Protocoles de chargement et délivrance des phages

Différentes méthodes de chargement ont été développées pour imprégner les abeilles de formulations de phages, dont les gels adhésifs, poudres ou liquides contenant les virus. Ces formulations sont placées à l'entrée des ruches, favorisant la collecte de phages par auto-contact lors des sorties. Les essais ont démontré que les phages restent viables sur les abeilles, qui les transfèrent ensuite de manière efficace lors du butinage sur les organes floraux ciblés.

Évaluation de l’efficacité et essais de terrain

Des expérimentations en conditions contrôlées et sur le terrain ont évalué la capacité des abeilles à transporter puis libérer des phages sur différentes cultures. Les résultats attestent d’une réduction significative de l’incidence des maladies causées par P. syringae sur les parcelles traitées. L’analyse microbiologique des organes végétaux visités confirme la présence de phages actifs et la diminution corrélée des populations pathogènes.

Bénéfices environnementaux et synergie agroécologique

Le recours à la vectorisation phagique par les abeilles s’inscrit dans une perspective agroécologique : cette méthode minimise les intrants chimiques, respecte la faune auxiliaire et s'intègre dans les protocoles de lutte intégrée contre les maladies des cultures. Elle favorise également la pollinisation, optimisant la productivité agricole par la double action pollinisatrice et protectrice exercée par les abeilles.
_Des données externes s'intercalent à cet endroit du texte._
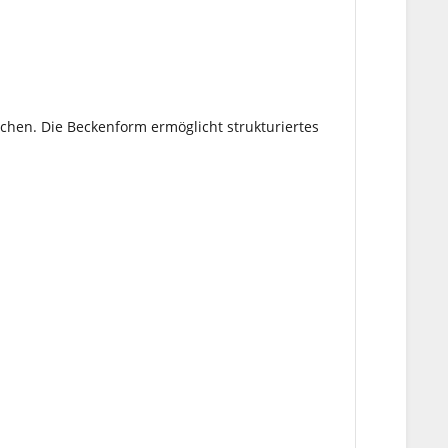
chen. Die Beckenform ermöglicht strukturiertes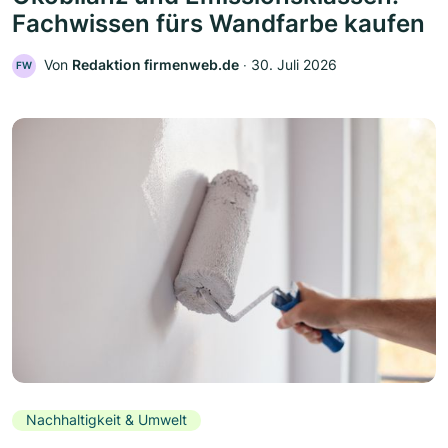
Fachwissen fürs Wandfarbe kaufen
Von
Redaktion firmenweb.de
‧
30. Juli 2026
FW
Nachhaltigkeit & Umwelt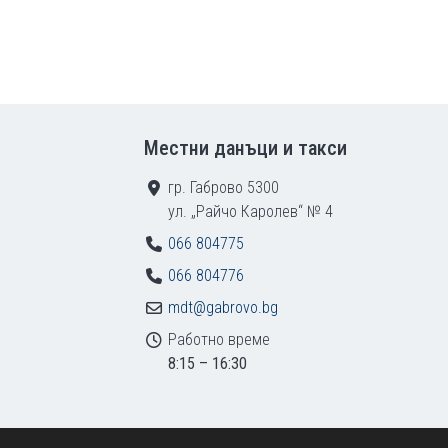
Местни данъци и такси
гр. Габрово 5300
ул. „Райчо Каролев“ № 4
066 804775
066 804776
mdt@gabrovo.bg
Работно време
8:15 – 16:30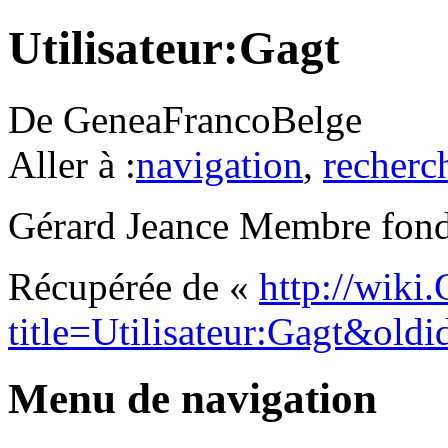
Utilisateur:Gagt
De GeneaFrancoBelge
Aller à :
navigation
,
recherc
Gérard Jeance Membre fond
Récupérée de «
http://wiki
title=Utilisateur:Gagt&old
Menu de navigation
Limites, défis et pistes d’optimisation

Malgré les résultats encourageants, plusieurs défis persistent :

  • Assurer la stabilité des formulations de phages en conditions naturelles (température, humidité, UV)
  • Éviter une éventuelle résistance bactérienne par l’usage de cocktails de phages complémentaires
  • Prendre en compte le bien-être des abeilles et la compatibilité des agents appliqués avec leur santé
  • Optimiser les modalités d’application pour maximiser la couverture des surfaces végétales tout en minimisant les coûts
    Des recherches sont en cours pour perfectionner les formulations, sélectionner des souches phagiques hautement efficaces et évaluer les risques écologiques potentiels.

Perspectives d’avenir

Ce procédé, à l’interface entre biotechnologie, microbiologie et entomologie, représente une voie innovante et durable de lutte contre les maladies bactériennes des plantes. Il ouvre la voie à une nouvelle génération d’outils de protection des cultures, conciliant performance, respect de l'environnement et valorisation des services écosystémiques fournis par les abeilles. L’avenir réside dans la transposition à d’autres pathogènes et cultures, l'intégration au sein de stratégies de management phytosanitaire globalisées et la validation à grande échelle en contexte agricole réel.

Conclusion

L'utilisation des abeilles comme vecteurs pour la délivrance ciblée de bactériophages constitue une avancée majeure contre Pseudomonas syringae. En s’appuyant sur les interactions naturelles entre insectes pollinisateurs, micro-organismes et plantes, cette stratégie de biocontrôle participe à la construction d’une agriculture plus résiliente et respectueuse de l’équilibre biologique.